EXERCISE BRIEF =
Which lines in the records below contain the word "click"? Copy each one out.

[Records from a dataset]
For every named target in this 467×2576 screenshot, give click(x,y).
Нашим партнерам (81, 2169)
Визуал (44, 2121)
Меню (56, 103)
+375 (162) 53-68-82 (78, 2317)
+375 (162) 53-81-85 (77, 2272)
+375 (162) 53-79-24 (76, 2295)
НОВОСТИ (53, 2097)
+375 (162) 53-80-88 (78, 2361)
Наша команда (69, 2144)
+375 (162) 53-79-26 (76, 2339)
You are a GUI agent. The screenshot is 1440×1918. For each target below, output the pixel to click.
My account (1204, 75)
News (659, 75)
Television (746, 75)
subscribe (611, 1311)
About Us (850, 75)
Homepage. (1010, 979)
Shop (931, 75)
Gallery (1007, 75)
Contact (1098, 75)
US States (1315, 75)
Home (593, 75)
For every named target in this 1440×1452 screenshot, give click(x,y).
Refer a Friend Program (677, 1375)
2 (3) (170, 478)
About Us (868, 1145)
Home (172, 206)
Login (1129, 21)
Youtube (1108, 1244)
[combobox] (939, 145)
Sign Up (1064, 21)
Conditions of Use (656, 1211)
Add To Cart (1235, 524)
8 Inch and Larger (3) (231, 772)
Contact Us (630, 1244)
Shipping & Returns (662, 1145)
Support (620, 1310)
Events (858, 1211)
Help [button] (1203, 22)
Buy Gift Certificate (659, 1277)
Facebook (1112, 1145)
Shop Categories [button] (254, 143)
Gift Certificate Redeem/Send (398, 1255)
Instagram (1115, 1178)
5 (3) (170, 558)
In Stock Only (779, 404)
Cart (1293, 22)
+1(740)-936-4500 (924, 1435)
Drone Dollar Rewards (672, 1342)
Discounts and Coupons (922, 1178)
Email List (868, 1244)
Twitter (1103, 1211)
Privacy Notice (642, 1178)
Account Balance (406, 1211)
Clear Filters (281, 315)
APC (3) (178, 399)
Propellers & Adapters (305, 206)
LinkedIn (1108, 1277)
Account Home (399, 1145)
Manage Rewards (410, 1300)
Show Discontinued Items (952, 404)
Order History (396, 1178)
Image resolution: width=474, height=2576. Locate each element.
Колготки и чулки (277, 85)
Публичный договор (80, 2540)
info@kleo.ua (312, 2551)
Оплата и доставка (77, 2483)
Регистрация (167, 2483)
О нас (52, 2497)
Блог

YOUR SOLUTION =
For every named target in this 467×2576 screenshot, give click(x,y).
You are a GUI agent. The screenshot is 1440×1918. For each target below, output the pixel to click.
For every named target in this 1440×1452 screenshot, give click(x,y).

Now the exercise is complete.